▶ DATA EXCERPT
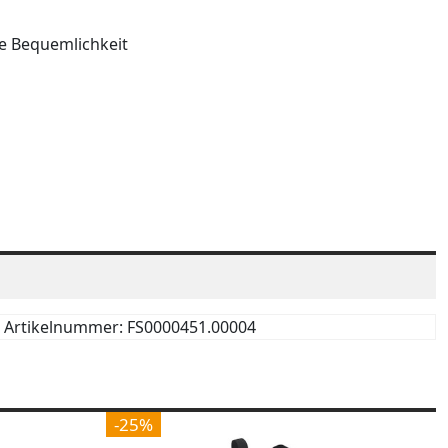
te Bequemlichkeit
Artikelnummer: FS0000451.00004
-25%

▶ EXERCISE DIRECTIONS
The material above is to be transcribed exactly, with its images omitted.

▶ RESULT FOR THIS TASK
te Bequemlichkeit
Artikelnummer: FS0000451.00004
-25%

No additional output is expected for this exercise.